GIULIANI: He has built up a remarkable defense mechanism that makes the person raising this look bad for raising it. He's doing it to Hillary, he's doing it to McCain, he's doing it to Sarah Palin and it's totally ridiculous. Of course you should ask these questions. Again if John McCain was surrounded by some, you know, crazy right wing nut for -- and sat on a board with him for three years, David Duke let's say, right?
GLENN: Yeah.
GIULIANI: If he was sitting on a board with David Duke and David Duke was saying, you know, ten years later, I don't repent any of that stuff I said; in fact, I wish I had said more of it, what would -- John McCain be gone, right? As a candidate it would be the biggest story in the liberal press.
GLENN: You were on my show about, oh, I don't know, I think it must have been about a year ago and we were having a conversation about a book called The Forgotten Man and you said, oh, I just finished reading it; it's fantastic. Let me take you to The Forgotten Man here in a second. For anybody who doesn't know, The Forgotten Man is the guy who they take the tax money from, you know, the politicians take the tax money from The Forgotten Man and give it to the special interest group. It's the people in the middle that are like, why are you screwing me all the time.
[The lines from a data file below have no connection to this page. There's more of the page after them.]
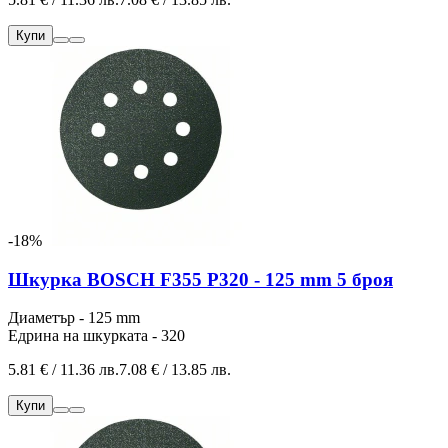
Купи
-18%
Шкурка BOSCH F355 P320 - 125 mm 5 броя
Диаметър - 125 mm
Едрина на шкурката - 320
5.81 € / 11.36 лв.
7.08 € / 13.85 лв.
Купи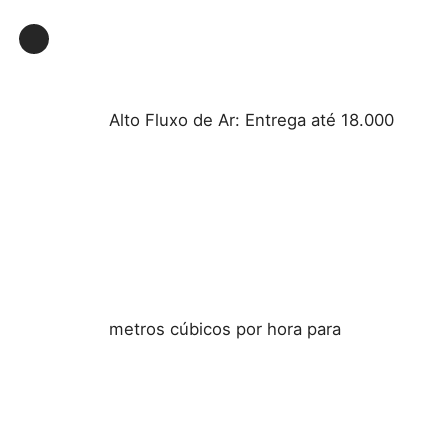
Fábrica
Alto Fluxo de Ar: Entrega até 18.000
Controle de Qualidade
Fale Conosco
Pedir um orçamento
Iluminação à prova de explosões
metros cúbicos por hora para
Luz à prova de explosões do alarme
ventilador à prova de explosão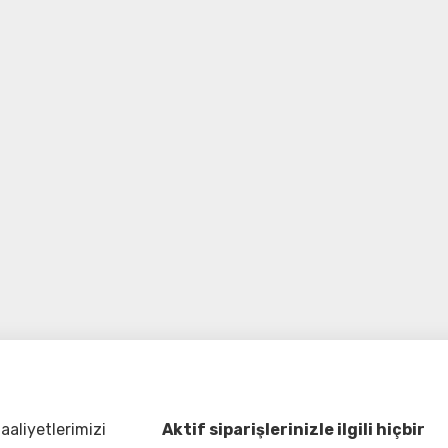
aliyetlerimizi
Aktif siparişlerinizle ilgili hiçbir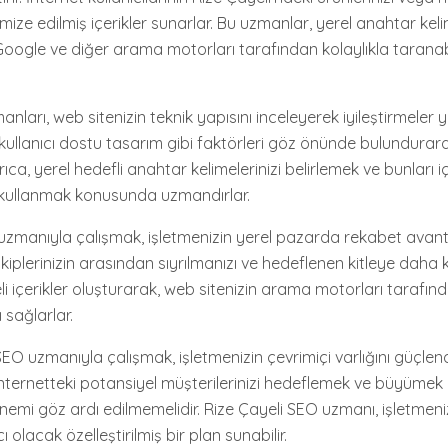
imize edilmiş içerikler sunarlar. Bu uzmanlar, yerel anahtar keli
 Google ve diğer arama motorları tarafından kolaylıkla taranabi
nları, web sitenizin teknik yapısını inceleyerek iyileştirmeler y
kullanıcı dostu tasarım gibi faktörleri göz önünde bulundurara
ıca, yerel hedefli anahtar kelimelerinizi belirlemek ve bunları i
de kullanmak konusunda uzmandırlar.
 uzmanıyla çalışmak, işletmenizin yerel pazarda rekabet avant
kiplerinizin arasından sıyrılmanızı ve hedeflenen kitleye daha
eli içerikler oluşturarak, web sitenizin arama motorları tarafın
 sağlarlar.
SEO uzmanıyla çalışmak, işletmenizin çevrimiçi varlığını güçlen
İnternetteki potansiyel müşterilerinizi hedeflemek ve büyümek i
önemi göz ardı edilmemelidir. Rize Çayeli SEO uzmanı, işletmeni
olacak özelleştirilmiş bir plan sunabilir.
GIULIANI: It's a book worth reading right now, by the way.
GLENN: Oh, it is. For those people who have lived cleanly, they have played by the rules, you know, they didn't buy a house with 125% mortgage and zero down and, you know, an adjustable mortgage after, like, two days, what do you do when these people are starting to bail out everybody else to keep them from being disenfranchised, when we have to start spending all of this money, everybody's saying we've got to raise taxes for all these bailouts, how do you keep The Forgotten Man from just rising up and saying, you know, to hell with all of you; I lived and played by the rules.
GIULIANI: Well, you don't unless you set a whole new group of rules that makes it impossible for this to happen, that has some very strict limits on the fact that you can't loan money unless there's some equity there. I mean --
GLENN: Who's going to set these rules? Everybody in congress was dirty. Everybody was in on this game.
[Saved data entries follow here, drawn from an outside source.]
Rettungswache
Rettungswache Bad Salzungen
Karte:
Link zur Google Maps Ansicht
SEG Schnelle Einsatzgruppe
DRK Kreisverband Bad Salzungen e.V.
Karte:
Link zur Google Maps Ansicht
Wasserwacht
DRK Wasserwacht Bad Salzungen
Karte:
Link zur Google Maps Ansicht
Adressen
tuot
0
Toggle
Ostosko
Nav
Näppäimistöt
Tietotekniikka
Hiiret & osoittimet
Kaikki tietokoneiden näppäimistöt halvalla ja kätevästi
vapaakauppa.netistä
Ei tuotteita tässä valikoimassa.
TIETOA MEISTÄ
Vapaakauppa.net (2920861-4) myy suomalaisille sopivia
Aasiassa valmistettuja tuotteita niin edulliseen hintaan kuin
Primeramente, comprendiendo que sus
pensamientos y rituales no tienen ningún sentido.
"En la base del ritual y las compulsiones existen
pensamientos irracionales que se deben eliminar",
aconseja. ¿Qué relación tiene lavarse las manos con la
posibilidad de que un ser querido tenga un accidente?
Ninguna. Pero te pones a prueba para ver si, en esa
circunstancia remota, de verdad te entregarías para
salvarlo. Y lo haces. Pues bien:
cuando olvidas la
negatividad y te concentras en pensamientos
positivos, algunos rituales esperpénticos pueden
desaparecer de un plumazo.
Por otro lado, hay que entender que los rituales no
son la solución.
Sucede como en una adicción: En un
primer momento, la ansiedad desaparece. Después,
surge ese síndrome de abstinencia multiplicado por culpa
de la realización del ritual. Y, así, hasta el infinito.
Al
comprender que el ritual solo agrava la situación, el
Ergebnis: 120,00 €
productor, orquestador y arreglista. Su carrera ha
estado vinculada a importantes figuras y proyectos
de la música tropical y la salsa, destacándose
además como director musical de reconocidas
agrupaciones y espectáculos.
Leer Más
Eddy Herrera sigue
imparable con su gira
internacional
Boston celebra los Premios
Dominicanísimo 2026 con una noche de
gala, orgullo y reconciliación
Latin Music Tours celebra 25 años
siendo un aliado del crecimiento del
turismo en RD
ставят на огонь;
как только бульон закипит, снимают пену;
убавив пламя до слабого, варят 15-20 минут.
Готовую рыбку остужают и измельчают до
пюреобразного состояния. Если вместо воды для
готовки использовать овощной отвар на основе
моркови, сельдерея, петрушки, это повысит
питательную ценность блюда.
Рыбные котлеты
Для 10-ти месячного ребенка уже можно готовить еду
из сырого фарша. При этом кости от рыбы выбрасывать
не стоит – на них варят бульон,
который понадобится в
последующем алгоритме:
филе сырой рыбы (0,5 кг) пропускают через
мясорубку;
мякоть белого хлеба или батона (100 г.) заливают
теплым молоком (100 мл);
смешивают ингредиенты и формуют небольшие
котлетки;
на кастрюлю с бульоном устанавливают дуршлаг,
GIULIANI: They were, and at the core of it is Fannie and Freddie, who literally were not only not setting rules but were encouraging irresponsible borrowing. I mean, they were leading the band for irresponsible borrowing. And to John McCain's credit and Senator Sununu and some others, they tried to put a stop to this. And one of the guys who prevented it was Barack Obama and Barney Frank and all these guys who are, you know, who are now talking about, oh, gee, they should have done something about this.
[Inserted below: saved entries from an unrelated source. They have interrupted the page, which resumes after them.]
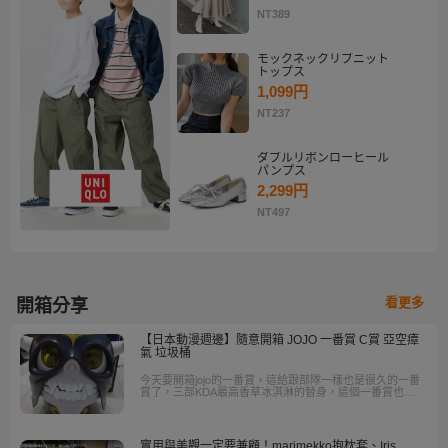
NT389
モックネックリブニット
トップス
1,099円
NT237
ダブルリボンローヒール
パンプス
2,299円
NT497
看更多
開箱分享
【日本動漫週邊】隨意開箱 JOJO 一番賞 C賞 亞空瘴
氣 垃圾桶
今天要開箱jojo的一番賞，這給跟部隊一樣也是很久的一番
賞了，三部KDA最高香草冰淇淋的替身，這個一番賞也是
跟原作一樣，很符合替身的特色，至於實不實用就不一定
了，但外觀跟好玩程度絕對是有的
實用與美觀一定要兼顧！marimekko抱枕套、Iris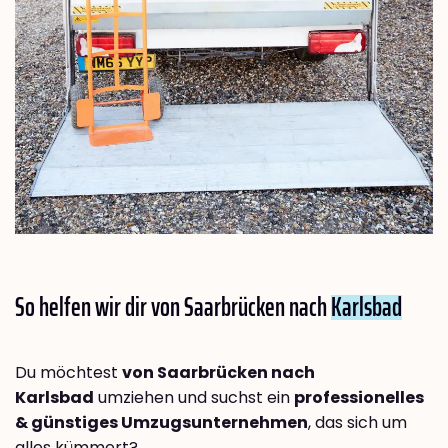
So helfen wir dir von Saarbrücken nach
Karlsbad
Du möchtest
von Saarbrücken nach
Karlsbad
umziehen und suchst ein
professionelles
& günstiges Umzugsunternehmen
, das sich um
alles kümmert?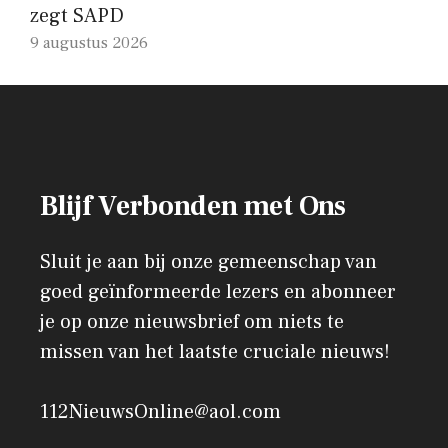
zegt SAPD
9 augustus 2026
Blijf Verbonden met Ons
Sluit je aan bij onze gemeenschap van
goed geïnformeerde lezers en abonneer
je op onze nieuwsbrief om niets te
missen van het laatste cruciale nieuws!
112NieuwsOnline@aol.com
GLENN: Did you see the last debate with Sarah Palin where she was talking about predatory lenders?
GIULIANI: Yes.
GLENN: And I don't know -- did you see the graph? And the graph was flat until she started going into personal responsibility. And she says, you don't take out more loan than you can have. Why is it that John McCain seems hesitant to say we're going to slash the budget? Why is he hesitant of saying I'm not going to sign this bill because of all this pork? I believe in a bailout but not with all this pork? Why is he hesitant?
GIULIANI: Well, I hope that's what happens tonight because personal responsibility from poor to rich is at the key to all this, you know, and the same excesses that happened in Wall Street with just lending money and borrowing money and not -- you know, Lehman Brothers was leveraged 30:1? How can you be leveraged? I don't even get it. 30:1? For every dollar they had in essence they had $30 worth of debt? You and I would be bankrupt.
GLENN: It was congress. If it were you and I, Rudy, we would be in jail! We would be in jail! At some point I'm going to look at that and go, well, at least I get three meals a day and a cot.
GIULIANI: And how do you buy a house and you don't put anything down? Nothing!
GLENN: 125% of the mortgage! It doesn't make sense. Rudy Giuliani, thank you so much, sir.
GIULIANI: We'll talk to you Glenn. Bye-bye.